Estar sujeto a principios constitucionales como la honradez, legalidad, transparencia y rendición de cuentas, entre otros, los cuales se deben considerar en la toma de decisiones que busquen mejorar el día a día de la ciudadanía.
Durante las primeras décadas de este siglo, México ha sido productivo en diseñar propuestas que buscan materializar esos principios, además de atender las necesidades que la ciudadanía, organizaciones, academia, empresas y servidores públicos han subrayado como prioridad.

Un ejemplo de ello es la reforma al sistema de justicia laboral que entró en vigor el pasado 2 de mayo, la cual ha sido abordada en este espacio como un cambio de paradigma para mejorar las condiciones laborales y la productividad en el país.
Entre los principales retos de cualquier reforma legal, más allá del decreto en papel, está su adecuada implementación. El caso de la reforma laboral no es la excepción y se tendrá que realizar un esfuerzo equiparable o mayor al observado en la implementación del sistema de justicia penal de 2016. Hoy todo esto está en proceso y las autoridades involucradas dan cuenta periódica de ello.
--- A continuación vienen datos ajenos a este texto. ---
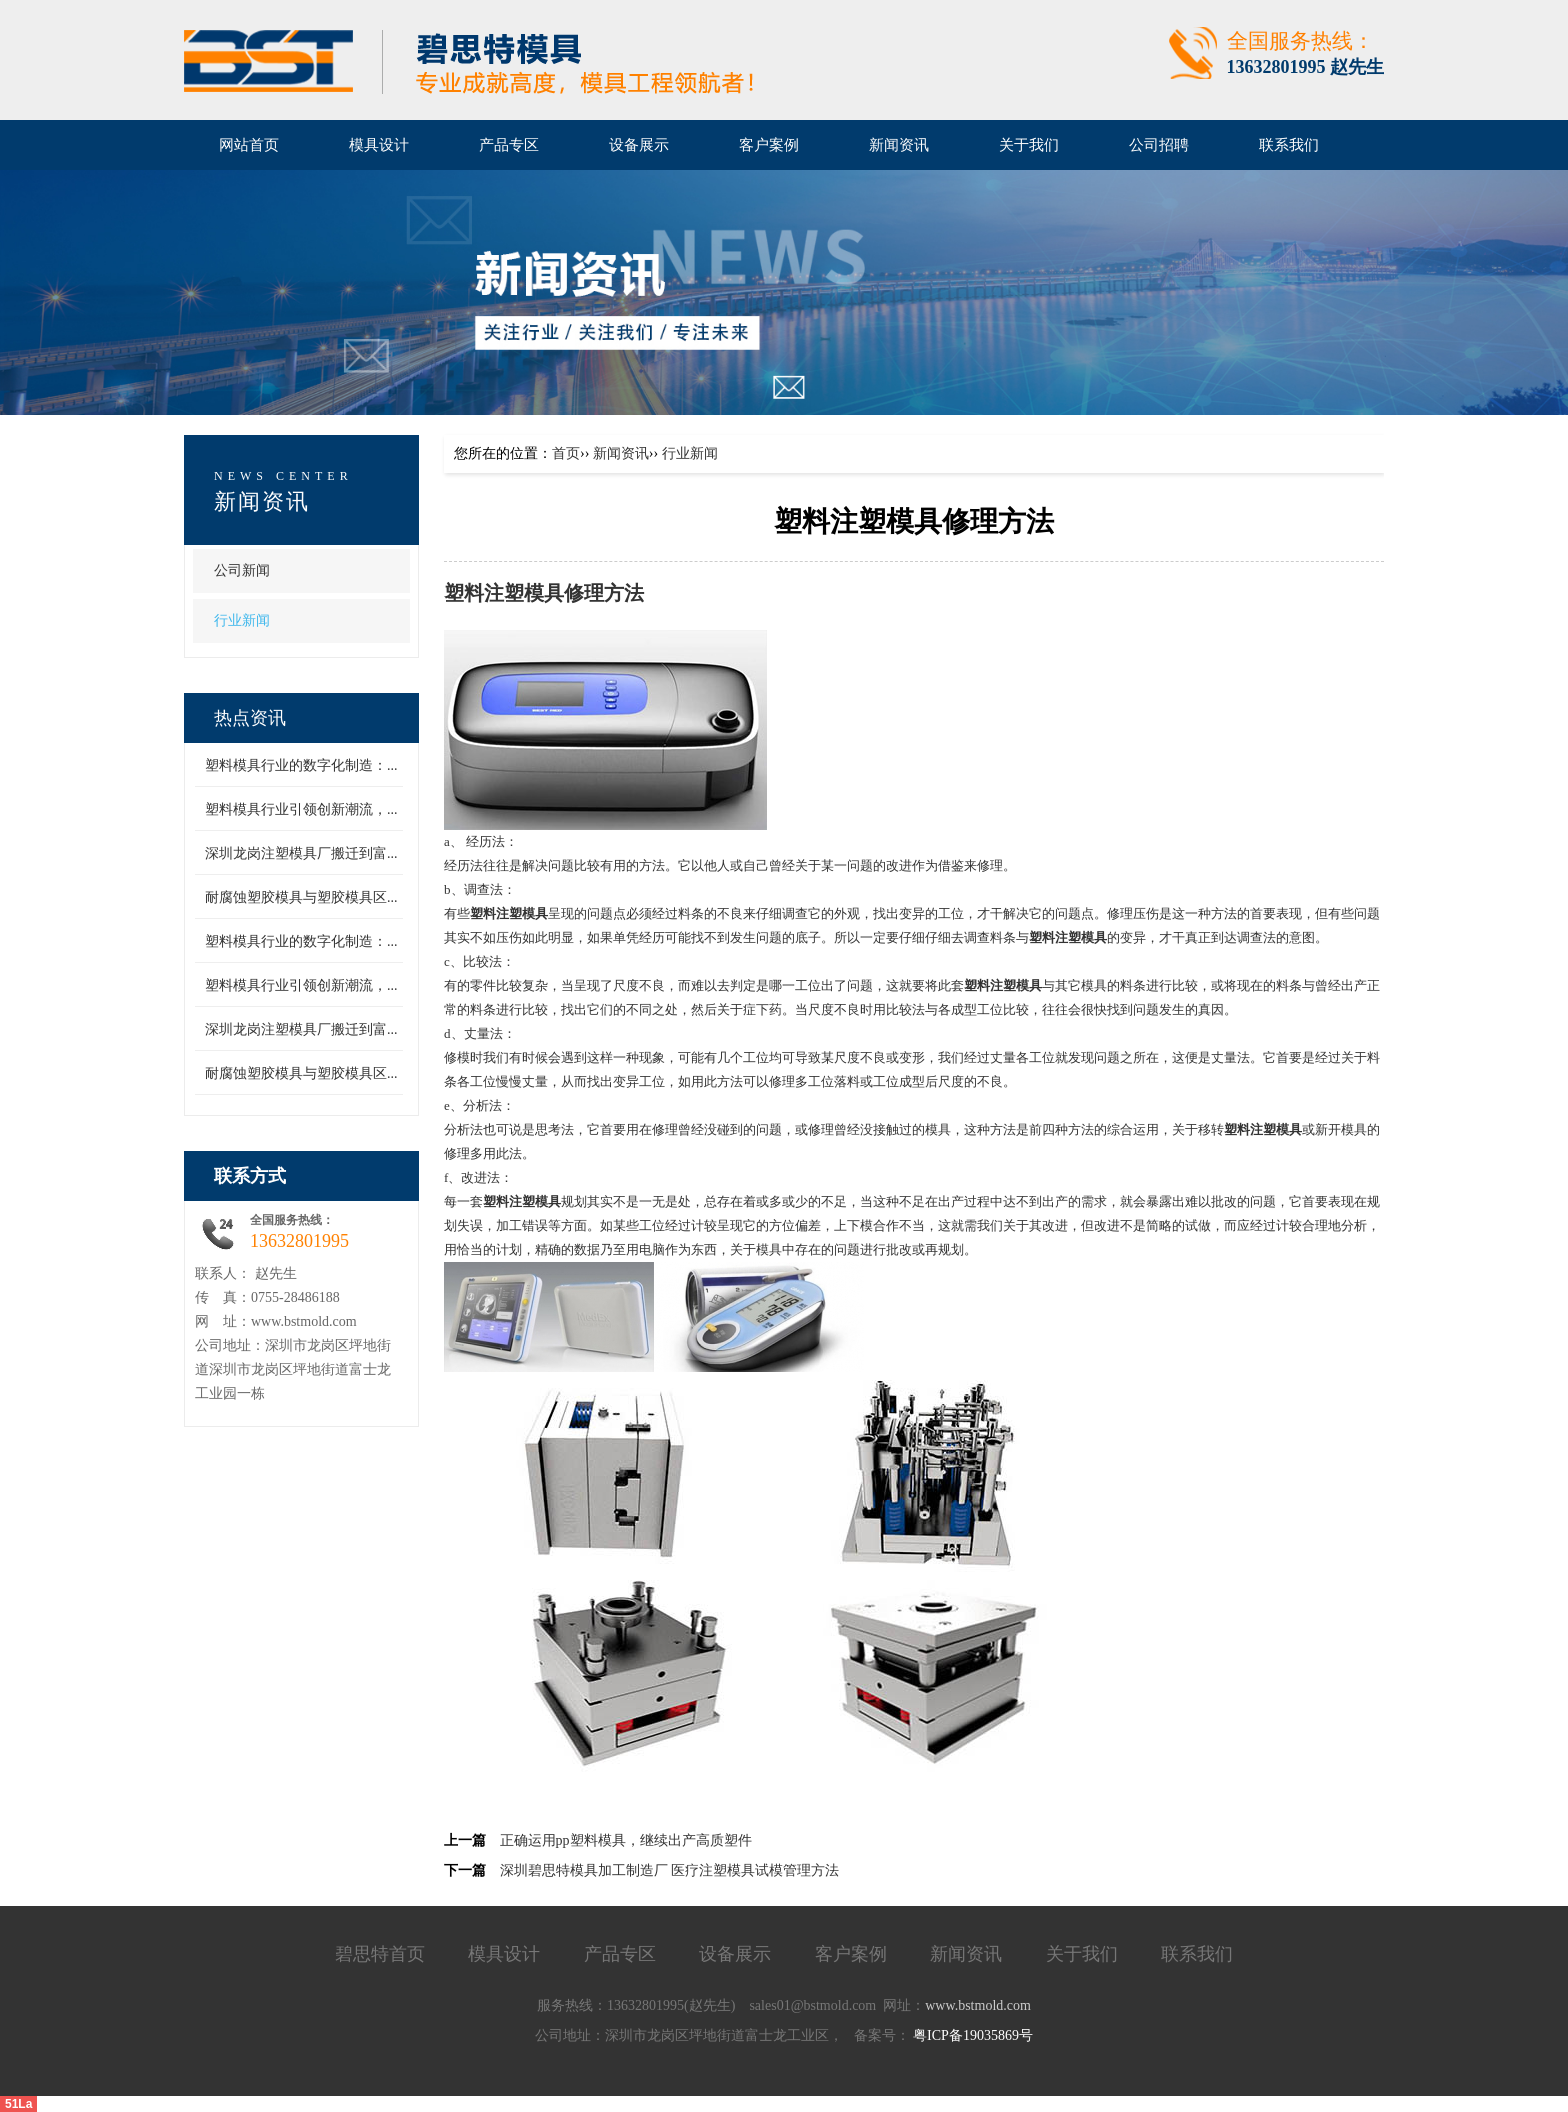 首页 (566, 453)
Al margen de ese esfuerzo y de todas las inquietudes vinculadas a cargas de trabajo, presupuestos, recursos humanos o plazos para implementarla, hay quienes creen que es una reforma que más bien les afecta. En cuanto entró en vigor, no se hizo esperar una ola de 400 amparos para combatir las afectaciones que, a decir de los demandantes, afectaban los principios y la vida sindical.
Pero ¿qué es lo que piden esos sindicatos que buscan dejar sin efectos una reforma que, como pocas veces, ha logrado amplio consenso en el Congreso en su búsqueda por modernizar las condiciones laborales del país?
Por ejemplo, se pretende eliminar la cancelación del registro sindical por actos de extorsión de sus dirigentes, es decir, parece que se busca la protección de la ley a los famosos sindicatos charros.

Se busca suprimir la rendición de cuentas en la administración del patrimonio sindical, posiblemente para poder comprar obras de arte sin cuestionamientos. No quieren que haya voto directo para registrar contratos colectivos para que así se pueda decidir a nombre de los sindicalizados, aunque en muchas ocasiones ni siquiera conozcan a sus líderes de sindicatos blancos.
También pretenden que se elimine la posibilidad de que el trabajador tenga el derecho a manifestar por escrito su voluntad de que no se le aplique cuota sindical alguna, en cuyo caso, el patrón no podrá descontarla. Los reclamos descritos son parte de los cientos de amparos presentados.

Sin embargo, parece que el principal mensaje de esa estrategia legal es asegurar que el sindicalismo mexicano no pierda su derecho a acumular patrimonio y a no rendir cuentas ante sus agremiados. A no reconocer derechos que sí se reconocen en otros países, como decidir si aportan o no dinero a una figura sindical que, ante exorbitantes y cínicas riquezas, ha sido por demás cuestionada durante décadas en México.
Esperemos que la justicia mexicana muestre quién es y vele por la modernización de un sindicalismo creado en el siglo XIX, el cual no satisface la demanda de transparencia, rendición de cuentas, democracia y responsabilidades de este siglo XXI.